Зачем нам знать, что Кутузова возбуждали только молоденькие девочки? Одну из которых он повсюду возил с собой для удовлетворения свой похоти. Только при ней, переодетой казачком, он преображался и становился активным, ибо исключительно она могла поддерживать его уже затухающее половое чувство. Зачем нам эти знания, если у нас есть миф об выдающихся полководческих талантах великого фельдмаршала. Стоит ли обращать внимание на то, что Михайло Илларионович по нашим современным представлениям являлся педофилом?

Плевать нам на то, что Высоцкий был пьяницей и наркоманом. Его запои создавали проблемы не только ему самому, но и его окружению, без «кайфа» он не мог ни жить, ни творить. Всё это мы готовы ему простить ради его замечательных стихов и песен, на которых выросло целое поколение советских людей. Стоит ли обращать внимание на то, что алкоголизм и пристрастие к наркотикам преждевременно в расцвете творческих сил свели Владимира Семеновича в могилу?

По представлениям социологии, норма – это правило поведения, принятое некой социальной группой (обществом, государством) и которое данная группа контролирует санкциями. Наиболее очевидные нормы: этические, эстетические, правовые. Нормы представлены в различных запретах и разрешениях, приказах и призывах, просьбах и рекомендациях. Наличие норм проявляется как социальное давление, требующее определённого поведения. Отклонение – это поведение, выходящее за рамки нормы. Если «отклоняющийся человек» не соблюдает нормы социальной системы, система реагирует на это принудительными контролирующими мерами.

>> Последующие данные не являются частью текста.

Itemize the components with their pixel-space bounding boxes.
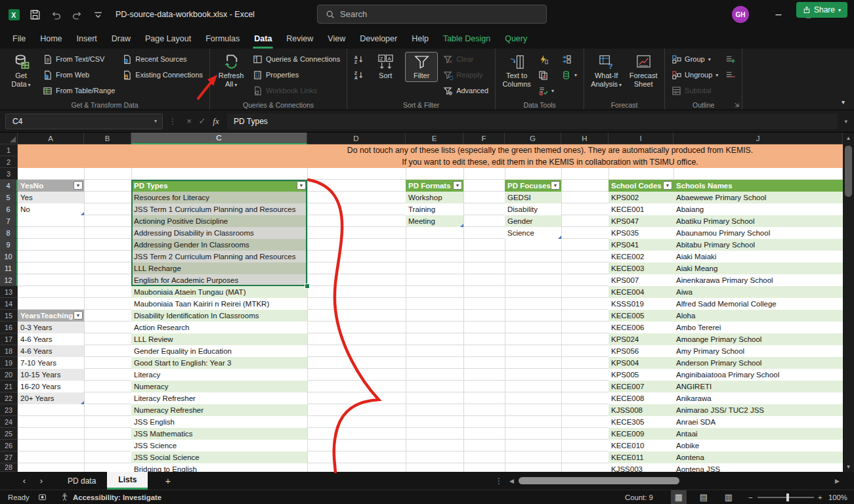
table-cell-pd-types[interactable]: JSS Science xyxy=(131,440,307,452)
tab-insert[interactable]: Insert xyxy=(70,29,104,49)
column-header-f[interactable]: F xyxy=(463,133,505,144)
excel-logo-icon[interactable]: X xyxy=(8,9,20,20)
row-header-10[interactable]: 10 xyxy=(0,251,18,262)
table-cell-pd-types[interactable]: Addressing Gender In Classrooms xyxy=(131,239,307,251)
macro-record-icon[interactable] xyxy=(38,490,47,504)
reapply-button[interactable]: Reapply xyxy=(441,68,490,82)
table-cell-pd-types[interactable]: LLL Review xyxy=(131,333,307,345)
tab-home[interactable]: Home xyxy=(33,29,69,49)
formula-input[interactable]: PD Types xyxy=(227,114,838,129)
table-cell-school-codes[interactable]: KECE003 xyxy=(608,262,673,274)
minimize-button[interactable]: – xyxy=(763,0,794,29)
table-resize-corner[interactable] xyxy=(460,224,463,227)
row-header-24[interactable]: 24 xyxy=(0,416,18,428)
row-header-14[interactable]: 14 xyxy=(0,298,18,310)
scroll-down-icon[interactable]: ▼ xyxy=(843,461,854,472)
filter-dropdown-icon[interactable]: ▼ xyxy=(74,181,83,190)
recent-sources-button[interactable]: Recent Sources xyxy=(120,52,205,66)
table-cell-school-codes[interactable]: KECE008 xyxy=(608,392,673,404)
table-cell-school-names[interactable]: ANGIRETI xyxy=(673,381,843,392)
from-text-csv-button[interactable]: From Text/CSV xyxy=(41,52,117,66)
column-header-i[interactable]: I xyxy=(608,133,673,144)
zoom-in-icon[interactable]: + xyxy=(818,490,822,504)
row-header-18[interactable]: 18 xyxy=(0,345,18,357)
manage-data-model-button[interactable]: ▾ xyxy=(559,68,579,82)
table-resize-corner[interactable] xyxy=(558,236,561,239)
table-cell-school-names[interactable]: Anikarawa xyxy=(673,392,843,404)
table-cell-pd-focuses[interactable]: Disability xyxy=(505,203,561,215)
hscroll-left-icon[interactable]: ◀ xyxy=(509,478,514,484)
table-cell-pd-types[interactable]: Mauboniaia Taan Kairiri n Reirei (MTKR) xyxy=(131,298,307,310)
tab-formulas[interactable]: Formulas xyxy=(198,29,247,49)
table-header-schools-names[interactable]: Schools Names xyxy=(673,180,843,192)
filter-dropdown-icon[interactable]: ▼ xyxy=(551,181,560,190)
table-cell-school-names[interactable]: Abaewewe Primary School xyxy=(673,192,843,203)
table-header-school-codes[interactable]: School Codes▼ xyxy=(608,180,673,192)
table-cell-pd-formats[interactable]: Training xyxy=(406,203,463,215)
consolidate-button[interactable] xyxy=(559,52,579,66)
table-cell-pd-focuses[interactable]: Gender xyxy=(505,215,561,227)
vscroll-thumb[interactable] xyxy=(845,146,852,197)
tab-file[interactable]: File xyxy=(5,29,33,49)
filter-dropdown-icon[interactable]: ▼ xyxy=(453,181,462,190)
what-if-analysis-button[interactable]: ?What-IfAnalysis▾ xyxy=(589,52,624,91)
table-cell-pd-types[interactable]: Good Start to English: Year 3 xyxy=(131,357,307,369)
table-cell-school-codes[interactable]: KJSS003 xyxy=(608,463,673,472)
tab-page-layout[interactable]: Page Layout xyxy=(138,29,198,49)
table-cell-school-codes[interactable]: KECE009 xyxy=(608,428,673,440)
tab-review[interactable]: Review xyxy=(279,29,320,49)
column-header-c[interactable]: C xyxy=(131,133,307,144)
table-cell-pd-types[interactable]: LLL Recharge xyxy=(131,262,307,274)
table-cell-years-teaching[interactable]: 7-10 Years xyxy=(18,357,84,369)
row-header-8[interactable]: 8 xyxy=(0,227,18,239)
name-box[interactable]: C4 ▾ xyxy=(5,114,163,129)
row-header-21[interactable]: 21 xyxy=(0,381,18,392)
zoom-slider[interactable] xyxy=(758,490,814,504)
warning-banner-cell[interactable]: Do not touch any of these lists (especia… xyxy=(18,144,843,168)
collapse-ribbon-icon[interactable]: ▾ xyxy=(842,98,845,106)
tabbar-options-icon[interactable]: ⋮ xyxy=(495,476,503,486)
table-cell-school-codes[interactable]: KECE004 xyxy=(608,286,673,298)
table-cell-school-codes[interactable]: KECE011 xyxy=(608,452,673,463)
row-header-22[interactable]: 22 xyxy=(0,392,18,404)
table-cell-school-names[interactable]: Abatiku Primary School xyxy=(673,215,843,227)
sheet-tab-pd-data[interactable]: PD data xyxy=(56,472,107,490)
table-cell-years-teaching[interactable]: 20+ Years xyxy=(18,392,84,404)
table-resize-corner[interactable] xyxy=(81,401,84,404)
column-header-j[interactable]: J xyxy=(673,133,843,144)
undo-icon[interactable] xyxy=(50,9,62,20)
table-cell-pd-types[interactable]: JSS Term 1 Curriculum Planning and Resou… xyxy=(131,203,307,215)
vertical-scrollbar[interactable]: ▲▼ xyxy=(843,133,854,472)
table-cell-pd-formats[interactable]: Meeting xyxy=(406,215,463,227)
table-cell-years-teaching[interactable]: 16-20 Years xyxy=(18,381,84,392)
row-header-12[interactable]: 12 xyxy=(0,274,18,286)
sheet-nav-right-icon[interactable]: › xyxy=(33,476,50,486)
table-cell-school-codes[interactable]: KPS035 xyxy=(608,227,673,239)
name-box-dropdown-icon[interactable]: ▾ xyxy=(154,118,157,124)
sheet-tab-lists[interactable]: Lists xyxy=(107,472,148,490)
table-cell-pd-types[interactable]: Gender Equality in Education xyxy=(131,345,307,357)
search-input[interactable]: Search xyxy=(317,5,547,24)
table-cell-school-names[interactable]: Aiaki Maiaki xyxy=(673,251,843,262)
view-page-break-button[interactable]: ▥ xyxy=(721,490,737,504)
table-cell-school-names[interactable]: Aontena xyxy=(673,452,843,463)
tab-table-design[interactable]: Table Design xyxy=(436,29,498,49)
redo-icon[interactable] xyxy=(71,9,83,20)
table-cell-school-names[interactable]: Animarao JSS/ TUC2 JSS xyxy=(673,404,843,416)
table-cell-pd-focuses[interactable]: GEDSI xyxy=(505,192,561,203)
row-header-11[interactable]: 11 xyxy=(0,262,18,274)
table-cell-yesno[interactable]: Yes xyxy=(18,192,84,203)
table-cell-pd-formats[interactable]: Workshop xyxy=(406,192,463,203)
ungroup-button[interactable]: Ungroup▾ xyxy=(670,68,720,82)
table-cell-school-names[interactable]: Anraei SDA xyxy=(673,416,843,428)
queries-connections-button[interactable]: Queries & Connections xyxy=(251,52,342,66)
sort-ascending-button[interactable]: AZ xyxy=(352,52,366,66)
table-cell-school-names[interactable]: Antaai xyxy=(673,428,843,440)
text-to-columns-button[interactable]: Text toColumns xyxy=(500,52,533,91)
remove-duplicates-button[interactable] xyxy=(536,68,556,82)
row-header-2[interactable]: 2 xyxy=(0,156,18,168)
confirm-entry-icon[interactable]: ✓ xyxy=(196,116,209,126)
table-cell-school-names[interactable]: Aontena JSS xyxy=(673,463,843,472)
table-cell-school-codes[interactable]: KJSS008 xyxy=(608,404,673,416)
sort-descending-button[interactable]: ZA xyxy=(352,68,366,82)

Как правило обычные люди не хотят знать или с безразличием относятся к психическим отклонениям от признанной нормы многих известных личностей, и считают, что их отклонения являются проявлениями незаурядности. И только психиатры при этом морщат лоб и, как говорил мой начальник психиатрического отделения Строчек, «чешут репу». На их долю выпало бремя копаться в разного рода человеческом негативе и в отклонениях от нормы. И чем психиатрия отличается от копрологии? Именно за это психиатров не любят те, кто свои и своих близких отклонения подсознательно скрывают, психологизируют и считают их вариантами индивидуальной нормы или оригинальностью. Хотя психиатры заинтересованы только в одном: в восстановлении душевного здоровья своих пациентов.

Понятия нормы меняются со временем. Что когда-то считалось отклонением (патологией) признается как норма, а то, что принималось как норма, не приемлемо сейчас. Если во времена Чайковского он свою патологию вынужден был скрывать, ибо мужеложство наказывалось, то в настоящее время во многих так называемых «цивилизованных» странах даже поощряется и считается нормой. Если в начале XIX века в России половые связи с очень юными девушками считались допустимыми и не преследовались – сейчас наказываются в уголовном порядке.

В советском обществе в 70-е и 80-е годы при определённых его недостатках существовали приемлемые социальные нормы и образцы поведения (это моё мнение), но в 90-е годы они стали размываться и, как следствие, нарастал хаос. Забегая вперед, после увольнения из армии, которое я сам же и инициировал в смутное время 1993 года, когда престиж офицеров упал ниже голенища их сапог, когда «командиры» (в кавычках) в столице, чтобы и избежать инцидентов с некоторой частью, агрессивно настроенного перестройкой населения, предлагали своим подчинённым добираться до мест службы, подумать только, спрятав погоны под гражданской одеждой. Впрочем, такое уже бывало в нашей истории в 1917 года, когда революционизированные граждане срывали погоны с офицеров, избивали их, а при сопротивлении убивали.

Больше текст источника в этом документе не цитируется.